Stored data entries
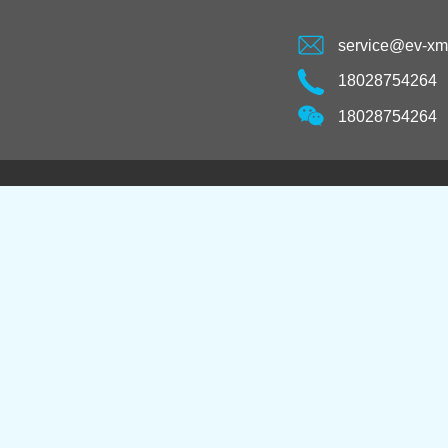
service@ev-x
18028754264
18028754264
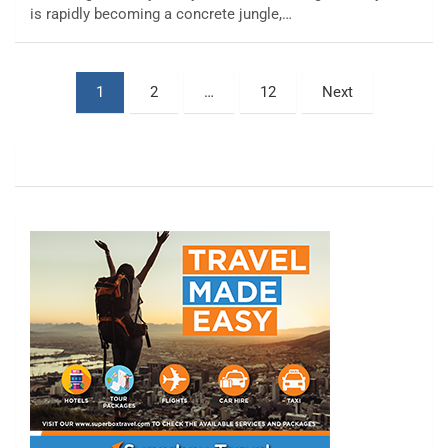
is rapidly becoming a concrete jungle,…
Posts
1
2
…
12
Next
pagination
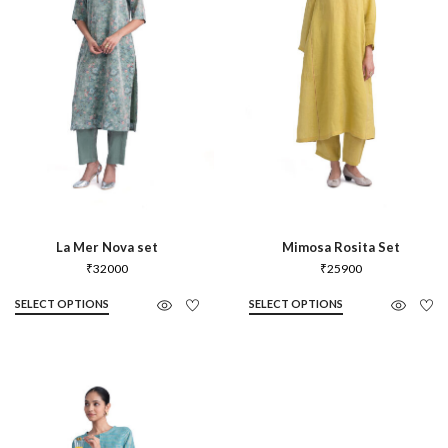
La Mer Nova set
Mimosa Rosita Set
₹
32000
₹
25900
SELECT OPTIONS
SELECT OPTIONS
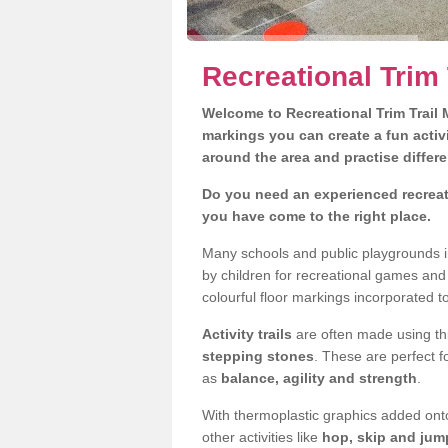
Recreational Trim 
Welcome to Recreational Trim Trail M
markings you can create a fun activi
around the area and practise differe
Do you need an experienced recreati
you have come to the right place.
Many schools and public playgrounds in
by children for recreational games an
colourful floor markings incorporated to
Activity trails
are often made using thi
stepping stones
. These are perfect f
as
balance, agility and strength
.
With thermoplastic graphics added onto
other activities like
hop, skip and jump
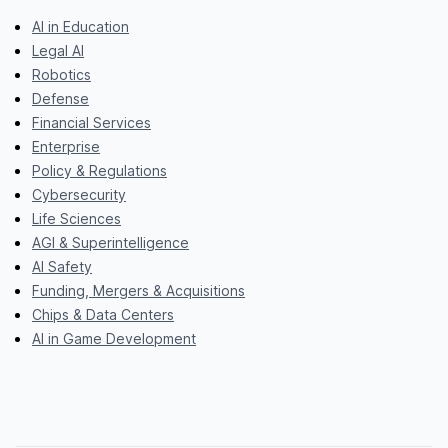
AI in Education
Legal AI
Robotics
Defense
Financial Services
Enterprise
Policy & Regulations
Cybersecurity
Life Sciences
AGI & Superintelligence
AI Safety
Funding, Mergers & Acquisitions
Chips & Data Centers
AI in Game Development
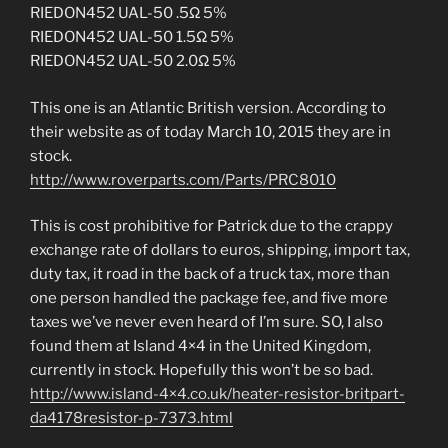
RIEDON452 UAL-50 .5Ω 5%
RIEDON452 UAL-50 1.5Ω 5%
RIEDON452 UAL-50 2.0Ω 5%
This one is an Atlantic British version. According to
their website as of today March 10, 2015 they are in
stock.
http://www.roverparts.com/Parts/PRC8010
This is cost prohibitive for Patrick due to the crappy
exchange rate of dollars to euros, shipping, import tax,
duty tax, it road in the back of a truck tax, more than
one person handled the package fee, and five more
taxes we’ve never even heard of I’m sure. SO, I also
found them at Island 4×4 in the United Kingdom,
currently in stock. Hopefully this won’t be so bad.
http://www.island-4×4.co.uk/heater-resistor-britpart-
da4178resistor-p-7373.html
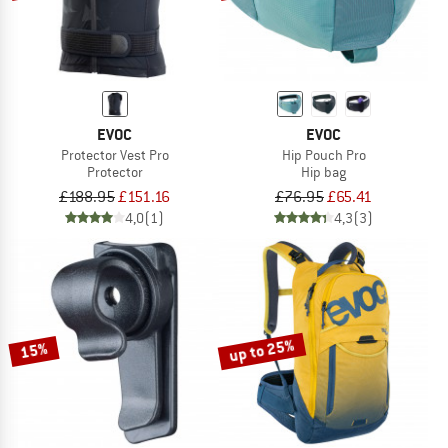
EVOC
EVOC
Protector Vest Pro
Hip Pouch Pro
Protector
Hip bag
£188.95
£151.16
£76.95
£65.41
4,0
(1)
4,3
(3)
up to 25%
15%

■ WHAT IS NEEDED ■
Reproduce only the lines above spanning from the line containing "RIEDON452 UAL-50 2.0Ω 5%" through the line containing "duty tax, it", word for word.

■ RESPONSE TO THIS EXERCISE ■
RIEDON452 UAL-50 2.0Ω 5%
This one is an Atlantic British version. According to
their website as of today March 10, 2015 they are in
stock.
http://www.roverparts.com/Parts/PRC8010
This is cost prohibitive for Patrick due to the crappy
exchange rate of dollars to euros, shipping, import tax,
duty tax, it road in the back of a truck tax, more than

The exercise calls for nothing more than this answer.